I was analysing the following code, which compiles and runs correctly, but generates a memory leak.
The cfiboheap is a C implementation of a Fibonacci Heap and the following code is a Cython wrapper (a part of it) for cfiboheap.
My doubts starts on the insert function. The object data has been created somewhere and passed to the function insert(). Since the function wants to add this object to the fiboheap it increases its reference count. But afterwards? To whom the ownership goes? In my understanding, the C function fh_insertkey() just borrows the ownership. Then it returns a proprietary pointer that needs to be incapsulated, and then returned by insert(). Cool. But my object data and its ref count? By creating the capsule I'm creating a new object, but I'm not decreasing the ref count of data. This produces the memory leak.

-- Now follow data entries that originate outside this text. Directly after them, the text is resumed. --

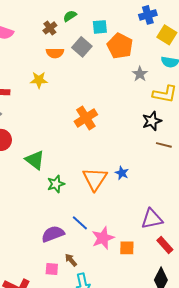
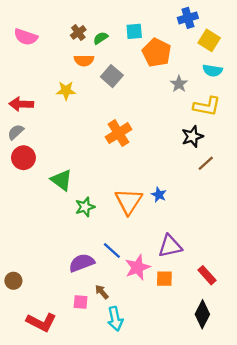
green semicircle: (70, 16) -> (101, 38), moved
gray square: (82, 47) -> (112, 76), moved
brown line: (164, 145) -> (206, 163), turned -56
purple triangle: (152, 219) -> (170, 246), moved

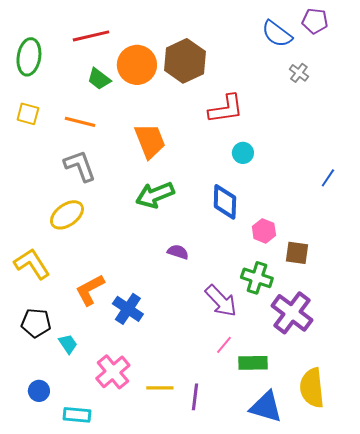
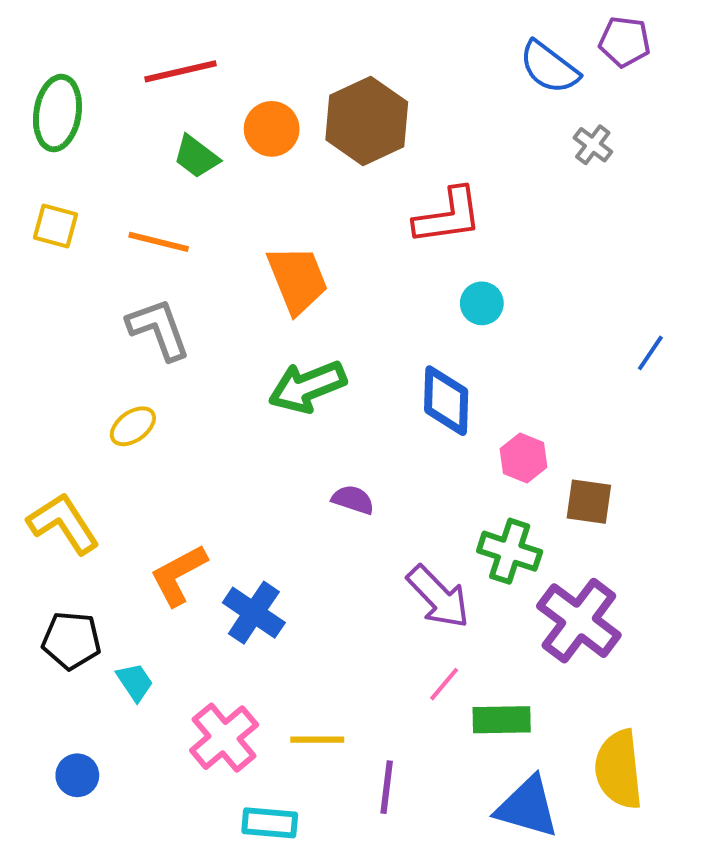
orange circle: (137, 65) -> (272, 129), size x0.7
yellow ellipse: (67, 215) -> (133, 426), size x0.7
yellow line: (160, 388) -> (317, 740), moved
cyan rectangle: (77, 415) -> (270, 823), moved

(Note that commenting out Py_INCREF or adding Py_DECREF before the return of insert() results in a segmentation fault.)
My questions are:
1) Why is it necessary to increment the ref count of data during the insert()?
2) Why is it not necessary to use a Py_DECREF during the extract()?
3) More generally, how can I exactly keep track of the reference ownership when jumping between C and Python?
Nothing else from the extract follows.